In the post about the reinforcement learning basics we looked at the key concepts of reinforcement learning and what problem we actually want to solve. Now we want to address how this problem can be solved. There are multiple methods and in this post we want to have a closer look at Monte Carlo Methods.

Finally, we are ready to solve our first reinforcement learning problem. This will be amazing. At first we need to specify the environment we want to solve.

The Grid World

Welcome back to our 4x4 grid world we already visited in the last post. Lets’s quickly recap the setting.

Imagine we have a 4x4 grid world and the goal of the agent is to find the star. See in the image below. This environment has 16 states. The start position of the agent is (0,0) and the goal state is (3,3). The task is episodic, which means that if the agent reaches the goal state, the episode terminates. Now everything is set back, and the agents starts again.

Grid World Setup

We define that the agent has 4 different actions (up, down, left or right). This means that if the agent executes action up in state (0,0) he will end up in state (1,0).
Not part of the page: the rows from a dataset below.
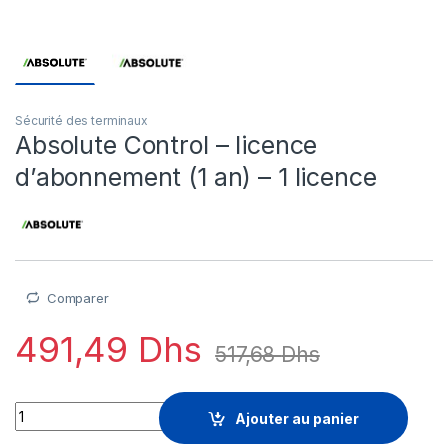
Sécurité des terminaux
Absolute Control – licence
d’abonnement (1 an) – 1 licence
Comparer
491,49
Dhs
517,68
Dhs
Absolute Control - licence d'abonnement (1 an) - 1 licence qua
Ajouter au panier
If he evaluates an action that he can’t do as there is a border, he will stay in the same state. This means that action left in state(1,0) will lead to state (1,0).

Solving the Grid World

The goal of the agent is to reach the start, which is in the top right corner. We define the reward function as +1 for reaching the star and 0 otherwise. The discount factor \(\gamma = 0.9\). The influence of the reward function on the behaviour of the agent was already discussed in the reinforcement learning basics post.

The agent has no knowledge about the dynamics of the environment and thus moves according to its starting policy \(\pi_{0}\), which normally results in random behaviour. The agent chooses actions according to this policy and tries to learn a better one. This means to achieve a higher expected return.

Let’s assume this is the first trajectory of the agent:

\[\tau^{\pi_0}=((0,0),up,0,(1,0),right,0,(1,1),...,(3,2),right,1,(3,3))\]

The trajectory is represented by the blue arrows in the image below.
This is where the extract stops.